IEEE Trans Pattern Anal Mach Intell. 2022 Mar;44(3):1371-1384. doi: 10.1109/TPAMI.2020.3025814. Epub 2022 Feb 3.
Recognizing multiple labels of an image is a practical yet challenging task, and remarkable progress has been achieved by searching for semantic regions and exploiting label dependencies. However, current works utilize RNN/LSTM to implicitly capture sequential region/label dependencies, which cannot fully explore mutual interactions among the semantic regions/labels and do not explicitly integrate label co-occurrences. In addition, these works require large amounts of training samples for each category, and they are unable to generalize to novel categories with limited samples. To address these issues, we propose a knowledge-guided graph routing (KGGR) framework, which unifies prior knowledge of statistical label correlations with deep neural networks.
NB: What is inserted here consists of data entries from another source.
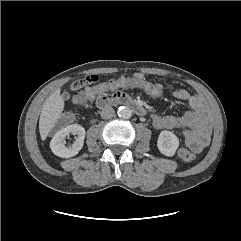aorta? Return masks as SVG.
<instances>
[{
  "instance_id": "obj_1",
  "label": "aorta",
  "mask_w": 241,
  "mask_h": 241,
  "mask_svg": "<svg viewBox=\"0 0 241 241\" xmlns=\"http://www.w3.org/2000/svg\"><path fill=\"white\" fill-rule=\"evenodd\" d=\"M118 115L119 117L123 118V119H130L132 116V110L128 107H119L118 109Z\"/></svg>"
}]
</instances>
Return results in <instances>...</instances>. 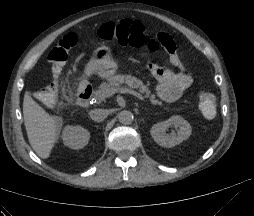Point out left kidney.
<instances>
[{"mask_svg":"<svg viewBox=\"0 0 254 216\" xmlns=\"http://www.w3.org/2000/svg\"><path fill=\"white\" fill-rule=\"evenodd\" d=\"M178 128L177 133H166L169 127ZM192 129L190 124L181 116H172L168 120L156 123L152 126L150 134L154 141L163 147H174L188 139Z\"/></svg>","mask_w":254,"mask_h":216,"instance_id":"obj_1","label":"left kidney"}]
</instances>
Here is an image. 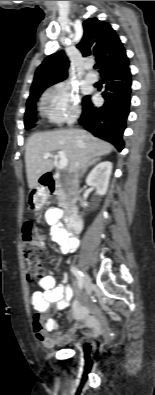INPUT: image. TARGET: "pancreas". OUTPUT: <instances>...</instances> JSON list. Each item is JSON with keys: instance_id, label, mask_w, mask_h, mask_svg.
<instances>
[{"instance_id": "pancreas-1", "label": "pancreas", "mask_w": 155, "mask_h": 395, "mask_svg": "<svg viewBox=\"0 0 155 395\" xmlns=\"http://www.w3.org/2000/svg\"><path fill=\"white\" fill-rule=\"evenodd\" d=\"M55 195L57 196V199L59 201V206L66 208L67 207V197L68 195L66 194L65 189L59 188L58 190H56Z\"/></svg>"}]
</instances>
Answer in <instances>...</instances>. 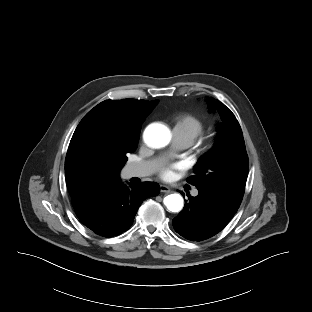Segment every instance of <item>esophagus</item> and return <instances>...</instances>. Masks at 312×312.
Listing matches in <instances>:
<instances>
[{
	"label": "esophagus",
	"mask_w": 312,
	"mask_h": 312,
	"mask_svg": "<svg viewBox=\"0 0 312 312\" xmlns=\"http://www.w3.org/2000/svg\"><path fill=\"white\" fill-rule=\"evenodd\" d=\"M160 191L164 193H170L171 188L166 185H160Z\"/></svg>",
	"instance_id": "obj_1"
}]
</instances>
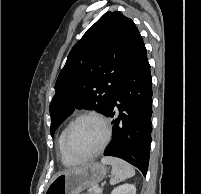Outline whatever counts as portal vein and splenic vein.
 Here are the masks:
<instances>
[{
  "label": "portal vein and splenic vein",
  "instance_id": "portal-vein-and-splenic-vein-1",
  "mask_svg": "<svg viewBox=\"0 0 201 194\" xmlns=\"http://www.w3.org/2000/svg\"><path fill=\"white\" fill-rule=\"evenodd\" d=\"M101 191V189L99 188V187H96L95 189H94V192L97 194V193H99Z\"/></svg>",
  "mask_w": 201,
  "mask_h": 194
}]
</instances>
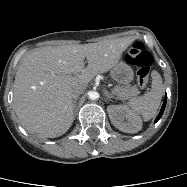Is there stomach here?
Returning <instances> with one entry per match:
<instances>
[{"label":"stomach","mask_w":187,"mask_h":187,"mask_svg":"<svg viewBox=\"0 0 187 187\" xmlns=\"http://www.w3.org/2000/svg\"><path fill=\"white\" fill-rule=\"evenodd\" d=\"M111 76L115 81L127 84L133 80L134 72L127 63L121 61L112 68Z\"/></svg>","instance_id":"0dacf381"}]
</instances>
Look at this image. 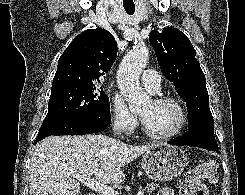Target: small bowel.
Listing matches in <instances>:
<instances>
[{
	"label": "small bowel",
	"instance_id": "obj_1",
	"mask_svg": "<svg viewBox=\"0 0 245 195\" xmlns=\"http://www.w3.org/2000/svg\"><path fill=\"white\" fill-rule=\"evenodd\" d=\"M157 195H174V192L169 187H163L159 190Z\"/></svg>",
	"mask_w": 245,
	"mask_h": 195
}]
</instances>
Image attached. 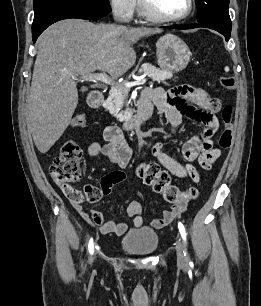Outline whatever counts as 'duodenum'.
Wrapping results in <instances>:
<instances>
[{
  "label": "duodenum",
  "mask_w": 261,
  "mask_h": 306,
  "mask_svg": "<svg viewBox=\"0 0 261 306\" xmlns=\"http://www.w3.org/2000/svg\"><path fill=\"white\" fill-rule=\"evenodd\" d=\"M104 101L102 92H93L88 97V104L92 108L101 106ZM153 107L151 104L141 99L135 113L127 120L125 127L127 129H135L139 127L144 121L148 120L152 115Z\"/></svg>",
  "instance_id": "duodenum-1"
}]
</instances>
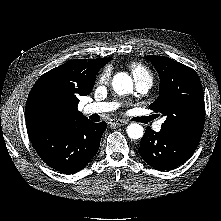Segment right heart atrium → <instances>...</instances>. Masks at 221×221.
<instances>
[{
  "instance_id": "1",
  "label": "right heart atrium",
  "mask_w": 221,
  "mask_h": 221,
  "mask_svg": "<svg viewBox=\"0 0 221 221\" xmlns=\"http://www.w3.org/2000/svg\"><path fill=\"white\" fill-rule=\"evenodd\" d=\"M110 79V70L105 68L98 76L99 84H106Z\"/></svg>"
}]
</instances>
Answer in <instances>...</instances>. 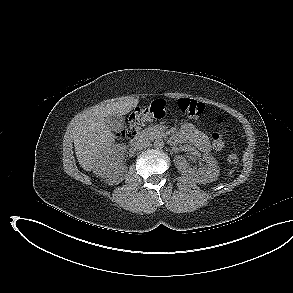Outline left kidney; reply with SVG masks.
Masks as SVG:
<instances>
[{
  "label": "left kidney",
  "mask_w": 293,
  "mask_h": 293,
  "mask_svg": "<svg viewBox=\"0 0 293 293\" xmlns=\"http://www.w3.org/2000/svg\"><path fill=\"white\" fill-rule=\"evenodd\" d=\"M202 161L205 162V165L194 169L189 166L185 157L177 156L174 159L179 172L197 183L206 184L217 180L220 173L217 160L211 155L204 154Z\"/></svg>",
  "instance_id": "1"
}]
</instances>
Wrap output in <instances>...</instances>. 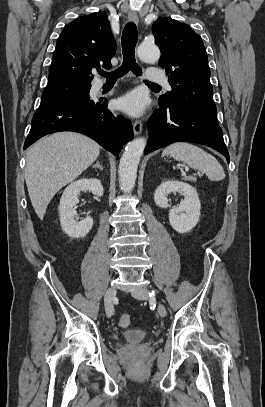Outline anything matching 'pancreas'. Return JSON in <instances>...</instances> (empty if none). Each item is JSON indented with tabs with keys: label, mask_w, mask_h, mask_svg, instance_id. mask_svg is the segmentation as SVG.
<instances>
[{
	"label": "pancreas",
	"mask_w": 265,
	"mask_h": 407,
	"mask_svg": "<svg viewBox=\"0 0 265 407\" xmlns=\"http://www.w3.org/2000/svg\"><path fill=\"white\" fill-rule=\"evenodd\" d=\"M184 179L185 180H187V181H191V182H196V177H193V176H186V177H184Z\"/></svg>",
	"instance_id": "pancreas-1"
}]
</instances>
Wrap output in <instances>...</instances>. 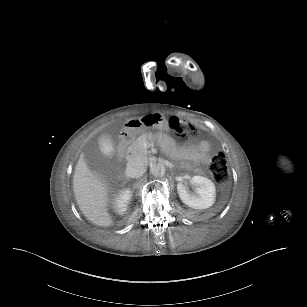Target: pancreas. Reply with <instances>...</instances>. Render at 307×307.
<instances>
[{"mask_svg": "<svg viewBox=\"0 0 307 307\" xmlns=\"http://www.w3.org/2000/svg\"><path fill=\"white\" fill-rule=\"evenodd\" d=\"M147 142V136L146 134H143L139 136L135 142L132 144V149H131V154L136 155V154H142L146 155L147 150L144 149V144Z\"/></svg>", "mask_w": 307, "mask_h": 307, "instance_id": "pancreas-1", "label": "pancreas"}]
</instances>
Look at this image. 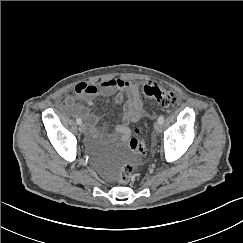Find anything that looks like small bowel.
<instances>
[{"instance_id": "small-bowel-1", "label": "small bowel", "mask_w": 243, "mask_h": 243, "mask_svg": "<svg viewBox=\"0 0 243 243\" xmlns=\"http://www.w3.org/2000/svg\"><path fill=\"white\" fill-rule=\"evenodd\" d=\"M97 96H113L116 105L123 104L121 123L113 127V132L122 140L130 136L129 123L136 122L145 116L141 100L139 86L135 82L125 79L109 78L103 80L99 85L80 82L75 86L74 94L66 96L60 103L63 109H73L76 113L85 117L94 131L98 122V116L91 113L87 107L80 105L79 100L88 106L94 103Z\"/></svg>"}]
</instances>
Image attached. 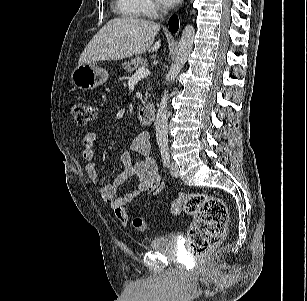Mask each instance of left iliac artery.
Listing matches in <instances>:
<instances>
[{
	"label": "left iliac artery",
	"mask_w": 307,
	"mask_h": 301,
	"mask_svg": "<svg viewBox=\"0 0 307 301\" xmlns=\"http://www.w3.org/2000/svg\"><path fill=\"white\" fill-rule=\"evenodd\" d=\"M160 153L164 166L168 167L170 164L169 148L167 146H161Z\"/></svg>",
	"instance_id": "44dca946"
}]
</instances>
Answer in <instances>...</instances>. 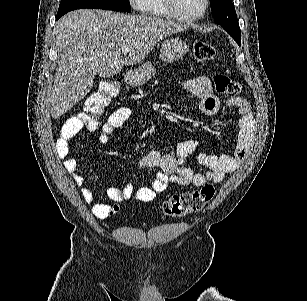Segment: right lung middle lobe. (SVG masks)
<instances>
[{
  "instance_id": "1",
  "label": "right lung middle lobe",
  "mask_w": 307,
  "mask_h": 301,
  "mask_svg": "<svg viewBox=\"0 0 307 301\" xmlns=\"http://www.w3.org/2000/svg\"><path fill=\"white\" fill-rule=\"evenodd\" d=\"M81 8L131 12L129 0H62L57 12V18L69 11Z\"/></svg>"
}]
</instances>
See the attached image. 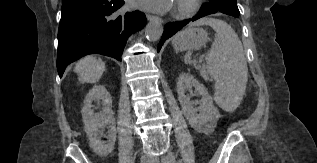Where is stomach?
Segmentation results:
<instances>
[{"label":"stomach","instance_id":"1","mask_svg":"<svg viewBox=\"0 0 317 163\" xmlns=\"http://www.w3.org/2000/svg\"><path fill=\"white\" fill-rule=\"evenodd\" d=\"M209 40L207 32L202 28H189L178 33L172 45L176 51L200 49Z\"/></svg>","mask_w":317,"mask_h":163}]
</instances>
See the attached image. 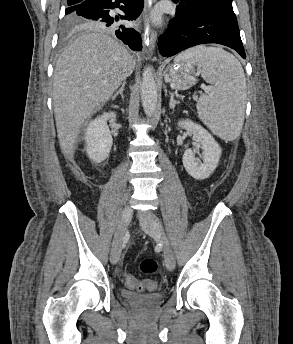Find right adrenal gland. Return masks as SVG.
<instances>
[{
	"mask_svg": "<svg viewBox=\"0 0 293 344\" xmlns=\"http://www.w3.org/2000/svg\"><path fill=\"white\" fill-rule=\"evenodd\" d=\"M125 85H126V82L124 81V82L122 83L121 88L112 96V99H113V100L116 99V97H117L118 95H121L122 100L124 101L123 92H124Z\"/></svg>",
	"mask_w": 293,
	"mask_h": 344,
	"instance_id": "obj_1",
	"label": "right adrenal gland"
}]
</instances>
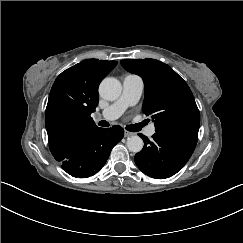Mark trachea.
Returning a JSON list of instances; mask_svg holds the SVG:
<instances>
[{"label":"trachea","instance_id":"1","mask_svg":"<svg viewBox=\"0 0 243 243\" xmlns=\"http://www.w3.org/2000/svg\"><path fill=\"white\" fill-rule=\"evenodd\" d=\"M99 125H100V126H109V124H108L106 121H104V120H102V121L99 123ZM127 129H128L129 131H132V132H136V131L139 130V129H135L134 126H133L132 128H130V129H129V127H127Z\"/></svg>","mask_w":243,"mask_h":243}]
</instances>
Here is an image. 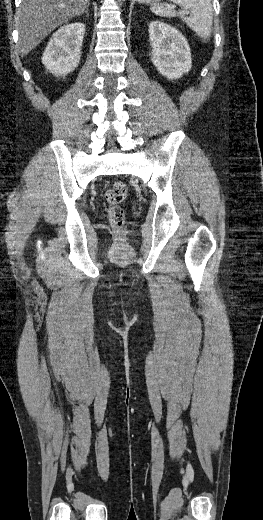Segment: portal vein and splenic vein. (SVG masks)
I'll list each match as a JSON object with an SVG mask.
<instances>
[{
	"label": "portal vein and splenic vein",
	"instance_id": "18ae733b",
	"mask_svg": "<svg viewBox=\"0 0 263 520\" xmlns=\"http://www.w3.org/2000/svg\"><path fill=\"white\" fill-rule=\"evenodd\" d=\"M169 7L172 8V9H175L176 5H170Z\"/></svg>",
	"mask_w": 263,
	"mask_h": 520
}]
</instances>
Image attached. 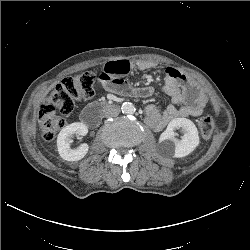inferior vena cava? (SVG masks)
I'll list each match as a JSON object with an SVG mask.
<instances>
[{"label":"inferior vena cava","mask_w":250,"mask_h":250,"mask_svg":"<svg viewBox=\"0 0 250 250\" xmlns=\"http://www.w3.org/2000/svg\"><path fill=\"white\" fill-rule=\"evenodd\" d=\"M120 109L118 107H109L105 110L104 116L107 118L116 117L119 115Z\"/></svg>","instance_id":"1"}]
</instances>
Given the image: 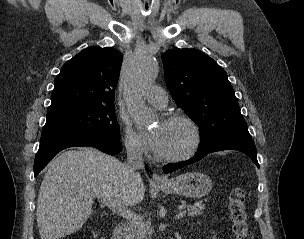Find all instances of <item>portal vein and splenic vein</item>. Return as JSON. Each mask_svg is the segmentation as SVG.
<instances>
[{
	"label": "portal vein and splenic vein",
	"mask_w": 304,
	"mask_h": 239,
	"mask_svg": "<svg viewBox=\"0 0 304 239\" xmlns=\"http://www.w3.org/2000/svg\"><path fill=\"white\" fill-rule=\"evenodd\" d=\"M101 202L111 208L114 212H116L119 216L126 218L131 221H135L138 216L124 205L118 203L115 199L112 198H101ZM185 215V211H181L176 214L175 219H180Z\"/></svg>",
	"instance_id": "1"
}]
</instances>
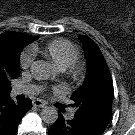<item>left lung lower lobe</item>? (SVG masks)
<instances>
[{
	"label": "left lung lower lobe",
	"mask_w": 135,
	"mask_h": 135,
	"mask_svg": "<svg viewBox=\"0 0 135 135\" xmlns=\"http://www.w3.org/2000/svg\"><path fill=\"white\" fill-rule=\"evenodd\" d=\"M108 123L100 118L77 114L73 119L65 120L59 112L57 121L50 126L48 133L49 135H101Z\"/></svg>",
	"instance_id": "left-lung-lower-lobe-1"
}]
</instances>
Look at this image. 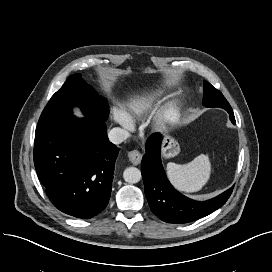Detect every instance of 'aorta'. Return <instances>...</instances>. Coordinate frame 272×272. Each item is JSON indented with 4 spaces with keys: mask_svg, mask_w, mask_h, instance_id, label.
I'll use <instances>...</instances> for the list:
<instances>
[{
    "mask_svg": "<svg viewBox=\"0 0 272 272\" xmlns=\"http://www.w3.org/2000/svg\"><path fill=\"white\" fill-rule=\"evenodd\" d=\"M123 178L128 183H138L142 178L141 171L136 167H128L123 172Z\"/></svg>",
    "mask_w": 272,
    "mask_h": 272,
    "instance_id": "aorta-1",
    "label": "aorta"
}]
</instances>
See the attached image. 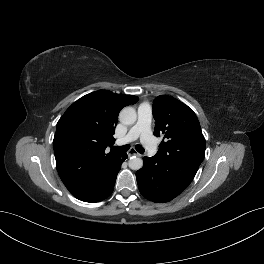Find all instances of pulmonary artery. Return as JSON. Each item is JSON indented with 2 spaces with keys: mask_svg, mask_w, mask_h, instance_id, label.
I'll return each mask as SVG.
<instances>
[{
  "mask_svg": "<svg viewBox=\"0 0 264 264\" xmlns=\"http://www.w3.org/2000/svg\"><path fill=\"white\" fill-rule=\"evenodd\" d=\"M152 108L149 104L143 103L138 107L137 122L131 127L126 136L117 140L118 145H124L140 138L142 144L150 156L157 153V145L150 131Z\"/></svg>",
  "mask_w": 264,
  "mask_h": 264,
  "instance_id": "obj_1",
  "label": "pulmonary artery"
}]
</instances>
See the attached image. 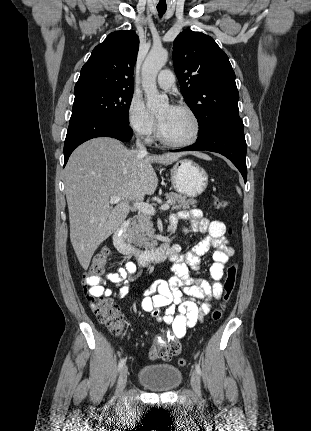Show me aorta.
I'll use <instances>...</instances> for the list:
<instances>
[{
	"label": "aorta",
	"mask_w": 311,
	"mask_h": 431,
	"mask_svg": "<svg viewBox=\"0 0 311 431\" xmlns=\"http://www.w3.org/2000/svg\"><path fill=\"white\" fill-rule=\"evenodd\" d=\"M168 62V52L164 48L150 50L141 68L142 88L147 100V108L151 112H158L161 108L169 106L168 96L159 94L156 86V78L161 68Z\"/></svg>",
	"instance_id": "762f6f07"
}]
</instances>
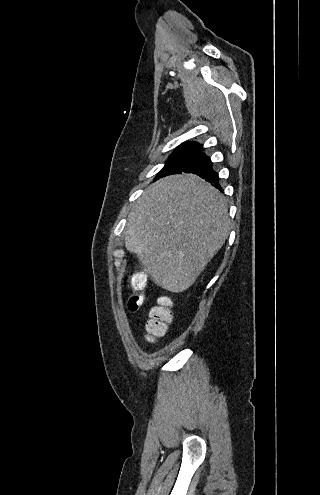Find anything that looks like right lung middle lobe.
I'll list each match as a JSON object with an SVG mask.
<instances>
[{"mask_svg": "<svg viewBox=\"0 0 320 495\" xmlns=\"http://www.w3.org/2000/svg\"><path fill=\"white\" fill-rule=\"evenodd\" d=\"M201 147L202 145L193 142L181 144L169 156L165 166L161 169L156 178L174 174L179 171Z\"/></svg>", "mask_w": 320, "mask_h": 495, "instance_id": "obj_1", "label": "right lung middle lobe"}]
</instances>
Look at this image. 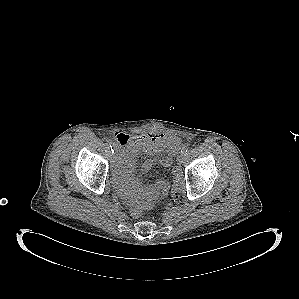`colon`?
I'll list each match as a JSON object with an SVG mask.
<instances>
[{"label": "colon", "instance_id": "1", "mask_svg": "<svg viewBox=\"0 0 299 299\" xmlns=\"http://www.w3.org/2000/svg\"><path fill=\"white\" fill-rule=\"evenodd\" d=\"M172 174H173V185L171 189V194L173 197H178L183 188V175H182L181 168L178 166V162L177 165H173ZM130 213L133 216H139L141 214V209L139 207H132L130 209Z\"/></svg>", "mask_w": 299, "mask_h": 299}]
</instances>
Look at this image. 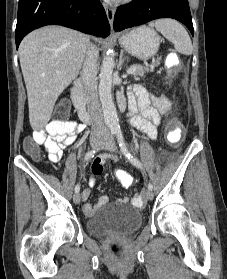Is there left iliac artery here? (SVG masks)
<instances>
[{"instance_id":"1","label":"left iliac artery","mask_w":227,"mask_h":279,"mask_svg":"<svg viewBox=\"0 0 227 279\" xmlns=\"http://www.w3.org/2000/svg\"><path fill=\"white\" fill-rule=\"evenodd\" d=\"M116 137L117 140L119 142V146H120V150L122 151V153L125 155V157L136 167L138 168H142V164L141 162L134 157L130 151L128 150V147L125 143L124 137H123V133L121 131V129H117L116 130ZM148 189L152 190L153 189V185L151 183L148 184Z\"/></svg>"}]
</instances>
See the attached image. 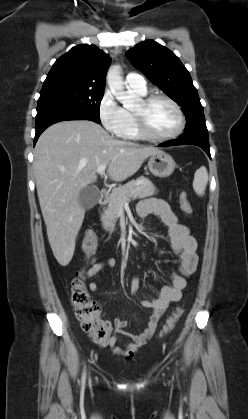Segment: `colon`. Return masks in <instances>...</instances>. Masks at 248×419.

The framework exploits prior knowledge to guide adaptive information propagation among different categories to facilitate multi-label analysis and reduce the dependency of training samples. Specifically, it first builds a structured knowledge graph to correlate different labels based on statistical label co-occurrence. Then, it introduces the label semantics to guide learning semantic-specific features to initialize the graph, and it exploits a graph propagation network to explore graph node interactions, enabling learning contextualized image feature representations. Moreover, we initialize each graph node with the classifier weights for the corresponding label and apply another propagation network to transfer node messages through the graph. In this way, it can facilitate exploiting the information of correlated labels to help train better classifiers, especially for labels with limited training samples. We conduct extensive experiments on the traditional multi-label image recognition (MLR) and multi-label few-shot learning (ML-FSL) tasks and show that our KGGR framework outperforms the current state-of-the-art methods by sizable margins on the public benchmarks.
识别图像的多个标签是一项实际而具有挑战性的任务,通过搜索语义区域和利用标签依赖性已经取得了显著的进展。然而,目前的工作利用 RNN/LSTM 来隐式地捕获序列区域/标签依赖性,这不能充分探索语义区域/标签之间的相互作用,也不能显式地整合标签共现。此外,这些工作需要为每个类别提供大量的训练样本,并且无法将其推广到具有有限样本的新类别。为了解决这些问题,我们提出了一种知识引导的图路由(KGGR)框架,该框架将统计标签相关性的先验知识与深度神经网络相结合。该框架利用先验知识来指导不同类别之间的自适应信息传播,以促进多标签分析并减少对训练样本的依赖。具体来说,它首先构建一个结构化的知识图,根据统计标签共现来关联不同的标签。然后,它引入标签语义来指导学习语义特定的特征,以初始化图,并利用图传播网络来探索图节点之间的交互,从而学习上下文相关的图像特征表示。此外,我们为每个图节点初始化与相应标签对应的分类器权重,并应用另一个传播网络通过图传递节点消息。通过这种方式,可以利用相关标签的信息来帮助训练更好的分类器,特别是对于具有有限训练样本的标签。我们在传统的多标签图像识别(MLR)和多标签少样本学习(ML-FSL)任务上进行了广泛的实验,并在公共基准上展示了我们的 KGGR 框架在当前最先进的方法上有很大的优势。